My heart stopped beating.

"Who?" Alessandro asked, his tone flat.

"Aria was near the tack room before Katarina arrived," Mark said.

Silence stretched, heavy and suffocating.

I waited for Alessandro's rage. I waited for him to storm out and demand justice for his wife.

"Bury it," Alessandro said.

"Boss?"

"It's just a broken leg," Alessandro replied, his voice colder than the grave. "Katarina has had worse. Don't make it a tragedy. Aria was just... upset about the credit cards. She wanted to teach her a lesson."

"A lesson?" Mark sounded incredulous. "She could have broken her neck."

"But she didn't," Alessandro countered smoothly. "Get rid of the saddle. Make it look like wear and tear."

He walked away, his footsteps fading down the hall.

I lay in the dark, staring at the ceiling.

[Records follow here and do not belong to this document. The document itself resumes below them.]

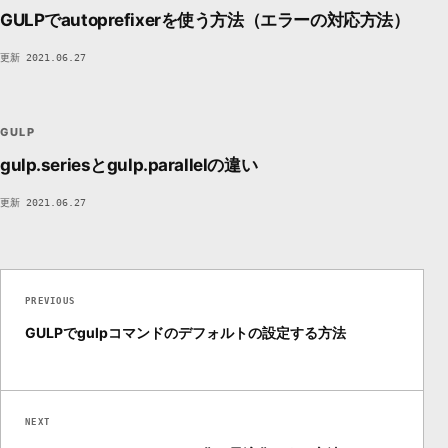
GULPでautoprefixerを使う方法（エラーの対応方法）
更新 2021.06.27
GU
GULP
BUILD / AUTOMATION
DEVSAKASO
3DED
GULP
gulp.seriesとgulp.parallelの違い
更新 2021.06.27
PREVIOUS
GULPでgulpコマンドのデフォルトの設定する方法
NEXT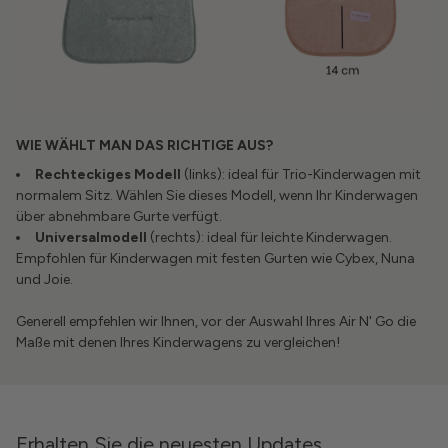
WIE WÄHLT MAN DAS RICHTIGE AUS?
Rechteckiges Modell
(links): ideal für Trio-Kinderwagen mit
normalem Sitz. Wählen Sie dieses Modell, wenn Ihr Kinderwagen
über abnehmbare Gurte verfügt.
Universalmodell
(rechts): ideal für leichte Kinderwagen.
Empfohlen für Kinderwagen mit festen Gurten wie Cybex, Nuna
und Joie.
Generell empfehlen wir Ihnen, vor der Auswahl Ihres Air N' Go die
Maße mit denen Ihres Kinderwagens zu vergleichen!
Erhalten Sie die neuesten Updates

The coldness spreading through my chest was far worse than the ice in my veins.

He knew.

He knew his mistress had tried to cripple me.

And he was protecting her.

A single tear escaped, sliding down my cheek. It was hot and angry.

I didn't wipe it away.

I let it dry on my skin like a war paint. A promise.

He thought I was nothing more than a decorative ice sculpture. He was about to learn that ice, when shattered, is sharp enough to slit a throat.